An investigation by the Mental Health Commissioner into the involuntary committal of former police officer Mario Portelli is still ongoing, The Sunday Times of Malta is informed.
Mr Portelli filmed the moment three police officers came to his home to haul him off to Mount Carmel last month.
His involuntary committal came after Mr Portelli posted a flurry of videos on Facebook in which he said he was going to confront Prime Minister Joseph Muscat about the Egrant case.
Questions have been raised by mental health practitioners about whether all the necessary procedures were adhered to prior to Mr Portelli’s committal.
These procedures necessitate that a doctor would have reviewed the person and recommended hospitalisation as the only reasonable course of action to preserve life and safety. The doctor would also establish that there are no safe alternatives that are less restrictive.
The Mental Health Commissioner confirmed to The Sunday Times of Malta on Friday that his investigation was still under way.
Health Minister Chris Fearne told the newspaper that the commissioner would inform him about the outcome of the investigation in the coming days.

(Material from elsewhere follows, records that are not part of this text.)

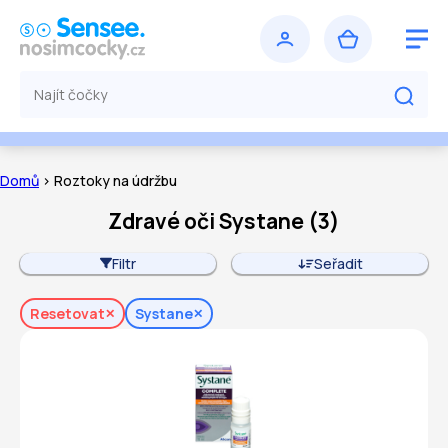
Domů
> Roztoky na údržbu
Zdravé oči Systane
(
3
)
Filtr
Seřadit
Resetovat
Systane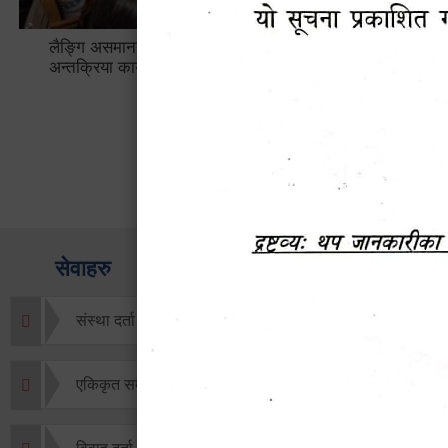
लैङ्गि असमानताका विबिध पक्षहरु विषयक
हेटौँडा उप
अन्तक्रिया कार्यक्रम
भ्याटसहितक
सेवाहरु
संस्था दर्ता सिफारिस
एकिकृत सम्पत्ति कर/घर जग्गा कर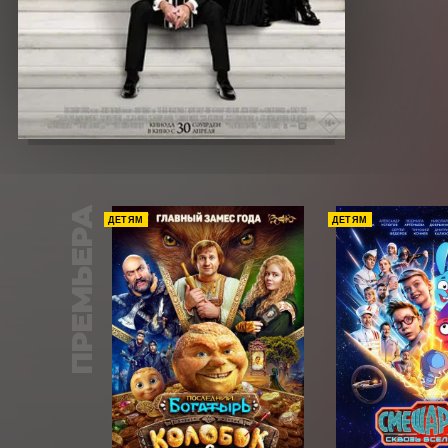
ПРЕМЬЕРА
ДЕТЯМ
ДЕТЯМ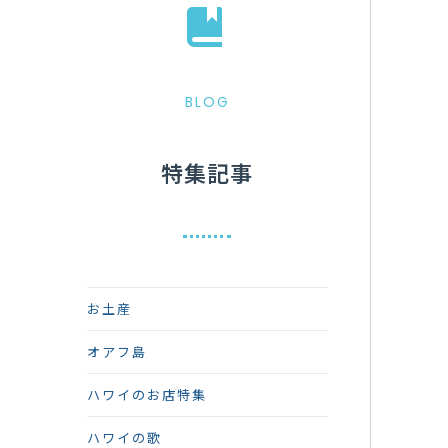
BLOG
特集記事
お土産
オアフ島
ハワイのお店特集
ハワイの歌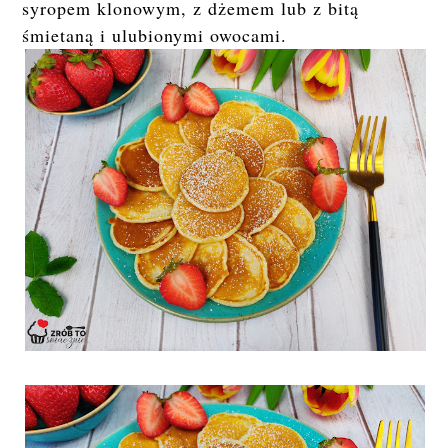
syropem klonowym, z dżemem lub z bitą
śmietaną i ulubionymi owocami.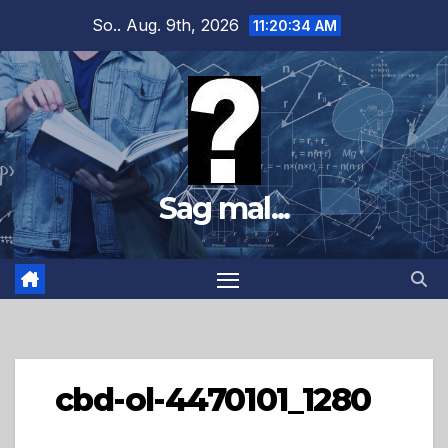
Zum
So.. Aug. 9th, 2026
11:20:35 AM
Inhalt
springen
Sag mal...
cbd-ol-4470101_1280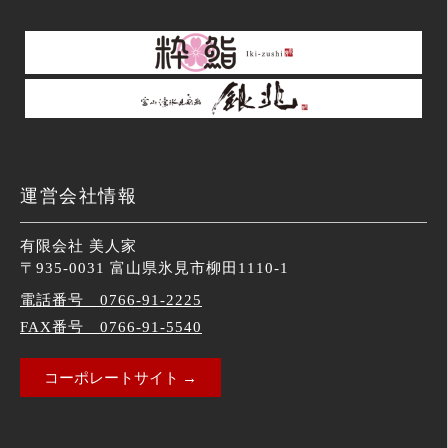
運営会社情報
有限会社 美人家
〒935-0031 富山県氷見市柳田1110-1
電話番号 0766-91-2225
FAX番号 0766-91-5540
コーポレートサイト →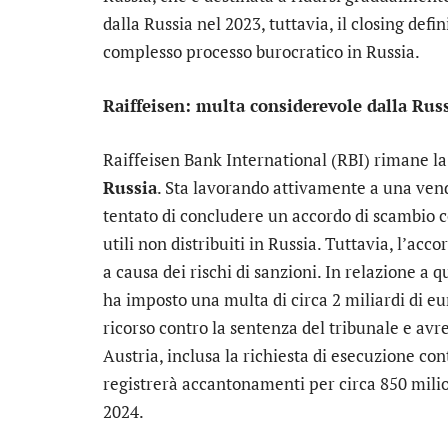
dalla Russia nel 2023, tuttavia, il closing defi
complesso processo burocratico in Russia.
Raiffeisen: multa considerevole dalla Russ
Raiffeisen Bank International
(RBI) rimane l
Russia
. Sta lavorando attivamente a una vend
tentato di concludere un accordo di scambio c
utili non distribuiti in Russia. Tuttavia, l’acc
a causa dei rischi di sanzioni. In relazione a 
ha imposto una multa di circa 2 miliardi di e
ricorso contro la sentenza del tribunale e avr
Austria, inclusa la richiesta di esecuzione cont
registrerà accantonamenti per circa 850 milion
2024.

Dr Fearne said the results of the investigation would not be published due to patient confidentiality reasons.
In a statement, the alliance for mental health requested both the Mental Health Commissioner and the police board to officially investigate and to ascertain that all procedures were adhered too.
A spokeswoman for the police declined to say if Mr Portelli’s committal to Mount Carmel had been pre-authorised by a psychiatric team.
“Kindy note that due to investigations being carried out, it’s not prudent to divulge further information regarding this case,” a police spokesman said.
PD MP Godfrey Farrugia, who is familiar with Mr Portelli’s case, said on Facebook that the former PC did in fact arrive at Mount Carmel with the necessary documentation but that this was only because they took the “irregular” step of stopping at Mater Dei Hospital en route to sort out the paperwork with the patient in tow.